L2/13-039R

To: UTC

From: Mark Davis

Re: Script and Script Extension property principles

Live doc: https://docs.google.com/document/d/1-bufL5J3tTzzlozlWFok_3_S0qzTeJaJXdtTxVPJ77I/pub 


This is in response  to action 133-A044 “Provide a proposal for the January 2013 UTC meeting for a principle for how to allow characters to have explicit script values and multiple script extension values; and suggested changes to the text and properties to accord with that.” (referenced doc)

At the bottom of this document is a comparison of the current (U6.2) Script property and Script Extensions property values, where they are not identical, followed by a list of the affected characters.

Textual Changes to UAX #24

Here are suggested changes to the text, following Ken’s suggestion of making this an exception rather than a “principle”.

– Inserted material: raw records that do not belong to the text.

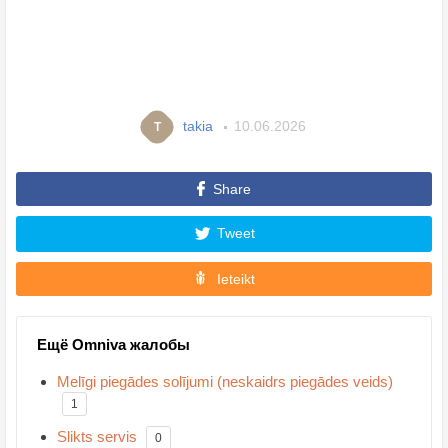
takia
10.06.2026
T
Share
Tweet
Ieteikt
Ещё Omniva жалобы
Melīgi piegādes solījumi (neskaidrs piegādes veids)
1
Slikts servis
0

2.1 Special vs. Explicit Script Property Values

...

OLD

NEW

If a character is only regularly used with a single script, then it is given that specific Script property value (as opposed to Common or Inherited). This facilitates the use of the script property for common tasks such as regular expressions, but it also means that some characters that are definite members of a given script, based on their forms and history, nevertheless are assigned one of the generic values. As more data on the usage of individual characters is collected, the Script property value assigned to a character may change. Rarely would a character change from one specific script to another. However, if it becomes established that a character is regularly used with more than one script, it will be assigned the Common or Inherited Script property value. Similarly, if it becomes established that a character is regularly used with only a single, specific script, it will be assigned a specific Script property value. The occasional use of character from one script in the context of another script, as for instance the citation of a Greek letter used as a mathematical constant in the midst of Latin text, or the use of a Latin letter in the midst of Han text, is not considered sufficient evidence of "regular use" requiring a designation of Common Script property value. It is also possible for a character, once given a Common or Inherited Script property value, upon further research, to be changed to a specific script, instead.

If a character is only regularly used with a single script, then it is given that specific Script property value (as opposed to Common or Inherited). In few instances, characters known to be used with more than one script, but which are overwhelmingly associated with and used with a single script, also take the Script property value of that script. The assignment of a single script  facilitates the use of the script property for common tasks such as regular expressions. but it also means that some characters that are definite members of a given script, based on their forms and history, nevertheless are assigned one of the generic values. 

As more data on the usage of individual characters is collected, the Script property value assigned to a character may change. Rarely would a character change from one specific script to another. However, if it becomes established that a character is regularly used with more than one script, it may be assigned the Common or Inherited Script property value. Similarly, if it becomes established that a character is regularly used with only a single, specific script, it may be assigned a specific Script property value.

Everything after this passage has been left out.